§ **Directions**:
Find every line in the entries that holds the string "below" and report it.

§ **Supplied information**:
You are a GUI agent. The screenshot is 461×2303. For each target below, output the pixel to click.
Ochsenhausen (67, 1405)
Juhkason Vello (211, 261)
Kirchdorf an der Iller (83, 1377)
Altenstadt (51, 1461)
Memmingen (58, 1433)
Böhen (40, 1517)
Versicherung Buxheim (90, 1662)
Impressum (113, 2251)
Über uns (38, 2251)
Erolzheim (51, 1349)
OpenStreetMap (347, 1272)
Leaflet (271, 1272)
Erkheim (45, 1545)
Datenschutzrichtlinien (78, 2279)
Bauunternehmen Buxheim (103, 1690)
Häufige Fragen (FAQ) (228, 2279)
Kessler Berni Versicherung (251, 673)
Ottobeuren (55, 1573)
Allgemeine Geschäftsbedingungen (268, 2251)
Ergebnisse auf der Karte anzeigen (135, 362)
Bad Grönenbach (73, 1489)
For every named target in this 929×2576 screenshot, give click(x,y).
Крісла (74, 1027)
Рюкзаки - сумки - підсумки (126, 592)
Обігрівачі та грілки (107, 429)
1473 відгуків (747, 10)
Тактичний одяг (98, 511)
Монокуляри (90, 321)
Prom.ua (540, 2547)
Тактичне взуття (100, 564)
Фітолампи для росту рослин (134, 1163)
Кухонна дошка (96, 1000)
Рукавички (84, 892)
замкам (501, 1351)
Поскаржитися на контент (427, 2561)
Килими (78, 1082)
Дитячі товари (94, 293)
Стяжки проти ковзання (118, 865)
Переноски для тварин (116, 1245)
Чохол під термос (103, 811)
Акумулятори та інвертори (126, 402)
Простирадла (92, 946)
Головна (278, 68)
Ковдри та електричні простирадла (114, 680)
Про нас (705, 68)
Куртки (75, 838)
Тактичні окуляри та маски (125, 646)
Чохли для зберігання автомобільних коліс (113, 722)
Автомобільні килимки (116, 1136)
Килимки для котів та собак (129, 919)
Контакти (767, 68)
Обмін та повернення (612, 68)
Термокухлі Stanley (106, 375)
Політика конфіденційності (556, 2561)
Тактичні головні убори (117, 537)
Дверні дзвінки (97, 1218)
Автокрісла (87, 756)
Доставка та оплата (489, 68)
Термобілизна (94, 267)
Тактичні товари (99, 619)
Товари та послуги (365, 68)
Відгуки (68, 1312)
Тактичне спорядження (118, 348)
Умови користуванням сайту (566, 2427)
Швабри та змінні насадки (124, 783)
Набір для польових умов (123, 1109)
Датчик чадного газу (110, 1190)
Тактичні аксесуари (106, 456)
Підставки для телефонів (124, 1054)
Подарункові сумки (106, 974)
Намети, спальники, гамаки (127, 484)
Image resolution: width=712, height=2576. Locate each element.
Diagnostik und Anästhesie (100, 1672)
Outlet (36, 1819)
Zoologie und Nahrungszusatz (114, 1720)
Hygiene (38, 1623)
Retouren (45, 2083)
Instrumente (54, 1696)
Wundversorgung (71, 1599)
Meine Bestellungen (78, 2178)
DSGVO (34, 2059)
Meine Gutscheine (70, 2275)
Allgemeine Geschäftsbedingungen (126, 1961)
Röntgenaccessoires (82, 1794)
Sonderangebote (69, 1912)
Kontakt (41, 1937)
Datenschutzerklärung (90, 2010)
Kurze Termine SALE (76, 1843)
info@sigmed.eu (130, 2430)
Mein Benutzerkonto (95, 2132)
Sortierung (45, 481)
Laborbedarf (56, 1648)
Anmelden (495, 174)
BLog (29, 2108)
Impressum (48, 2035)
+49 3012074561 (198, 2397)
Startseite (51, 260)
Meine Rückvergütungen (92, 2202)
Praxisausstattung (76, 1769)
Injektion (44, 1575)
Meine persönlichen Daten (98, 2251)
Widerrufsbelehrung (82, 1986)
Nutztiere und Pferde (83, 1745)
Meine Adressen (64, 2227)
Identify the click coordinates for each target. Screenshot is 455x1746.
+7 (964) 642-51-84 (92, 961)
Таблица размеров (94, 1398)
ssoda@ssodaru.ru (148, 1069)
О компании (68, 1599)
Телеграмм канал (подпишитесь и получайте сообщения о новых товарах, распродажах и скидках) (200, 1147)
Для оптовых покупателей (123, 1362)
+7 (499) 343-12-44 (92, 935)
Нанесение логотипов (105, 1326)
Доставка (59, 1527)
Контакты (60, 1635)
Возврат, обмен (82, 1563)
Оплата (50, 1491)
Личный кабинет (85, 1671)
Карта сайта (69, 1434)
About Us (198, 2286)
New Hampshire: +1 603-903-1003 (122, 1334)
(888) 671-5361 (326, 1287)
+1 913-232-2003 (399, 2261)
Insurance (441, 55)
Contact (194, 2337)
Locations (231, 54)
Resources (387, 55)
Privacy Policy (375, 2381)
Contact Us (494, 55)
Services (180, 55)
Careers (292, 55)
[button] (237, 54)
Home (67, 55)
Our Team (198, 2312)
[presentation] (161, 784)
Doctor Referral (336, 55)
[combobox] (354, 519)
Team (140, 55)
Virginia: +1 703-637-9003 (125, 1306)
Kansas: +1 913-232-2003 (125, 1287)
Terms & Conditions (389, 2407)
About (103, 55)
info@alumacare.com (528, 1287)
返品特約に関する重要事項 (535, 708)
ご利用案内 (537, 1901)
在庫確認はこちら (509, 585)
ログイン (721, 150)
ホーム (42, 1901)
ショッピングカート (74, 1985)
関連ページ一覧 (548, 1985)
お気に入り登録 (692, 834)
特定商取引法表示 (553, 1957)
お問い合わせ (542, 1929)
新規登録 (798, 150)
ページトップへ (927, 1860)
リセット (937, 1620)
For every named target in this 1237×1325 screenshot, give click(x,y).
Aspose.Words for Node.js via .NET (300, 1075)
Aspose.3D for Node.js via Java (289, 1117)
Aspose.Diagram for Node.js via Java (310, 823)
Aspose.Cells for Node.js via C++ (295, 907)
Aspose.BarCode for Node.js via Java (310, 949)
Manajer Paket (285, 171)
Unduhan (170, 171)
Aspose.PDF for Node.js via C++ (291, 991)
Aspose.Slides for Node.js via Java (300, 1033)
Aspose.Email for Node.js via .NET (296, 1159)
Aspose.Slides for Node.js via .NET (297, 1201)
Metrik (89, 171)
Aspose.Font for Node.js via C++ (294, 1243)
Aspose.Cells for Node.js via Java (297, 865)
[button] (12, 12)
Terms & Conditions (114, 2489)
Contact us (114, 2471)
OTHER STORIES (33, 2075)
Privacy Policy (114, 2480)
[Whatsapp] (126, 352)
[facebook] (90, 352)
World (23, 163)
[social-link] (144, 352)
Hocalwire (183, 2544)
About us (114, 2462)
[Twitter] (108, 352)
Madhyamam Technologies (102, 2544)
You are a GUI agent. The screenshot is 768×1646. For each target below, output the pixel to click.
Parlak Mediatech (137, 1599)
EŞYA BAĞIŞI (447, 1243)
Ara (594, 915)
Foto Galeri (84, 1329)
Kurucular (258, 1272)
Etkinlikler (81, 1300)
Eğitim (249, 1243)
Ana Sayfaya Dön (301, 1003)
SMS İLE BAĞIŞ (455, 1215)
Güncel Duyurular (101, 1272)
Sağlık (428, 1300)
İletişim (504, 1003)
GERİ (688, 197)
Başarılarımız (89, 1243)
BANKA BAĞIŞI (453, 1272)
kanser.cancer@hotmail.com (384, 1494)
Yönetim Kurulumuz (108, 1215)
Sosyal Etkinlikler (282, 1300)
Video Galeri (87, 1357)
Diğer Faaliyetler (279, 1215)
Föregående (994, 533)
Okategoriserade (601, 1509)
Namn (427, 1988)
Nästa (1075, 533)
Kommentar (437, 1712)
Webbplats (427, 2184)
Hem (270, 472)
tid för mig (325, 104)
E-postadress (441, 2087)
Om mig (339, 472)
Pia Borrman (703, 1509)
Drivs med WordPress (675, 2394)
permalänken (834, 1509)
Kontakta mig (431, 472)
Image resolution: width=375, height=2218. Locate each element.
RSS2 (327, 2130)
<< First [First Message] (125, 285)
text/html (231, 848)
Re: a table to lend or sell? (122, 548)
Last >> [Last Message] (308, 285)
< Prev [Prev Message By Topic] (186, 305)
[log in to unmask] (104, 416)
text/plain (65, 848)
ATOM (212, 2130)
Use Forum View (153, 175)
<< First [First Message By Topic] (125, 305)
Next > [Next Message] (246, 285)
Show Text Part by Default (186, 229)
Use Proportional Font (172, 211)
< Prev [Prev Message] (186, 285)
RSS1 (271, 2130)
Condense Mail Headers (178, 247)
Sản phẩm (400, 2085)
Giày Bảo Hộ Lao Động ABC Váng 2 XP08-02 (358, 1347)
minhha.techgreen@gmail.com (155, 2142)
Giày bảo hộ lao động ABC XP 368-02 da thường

§ **Solution to this problem**:
You are a GUI agent. The screenshot is 461×2303. For each target below, output the pixel to click.
You are a GUI agent. The screenshot is 768×1646. For each target below, output the pixel to click.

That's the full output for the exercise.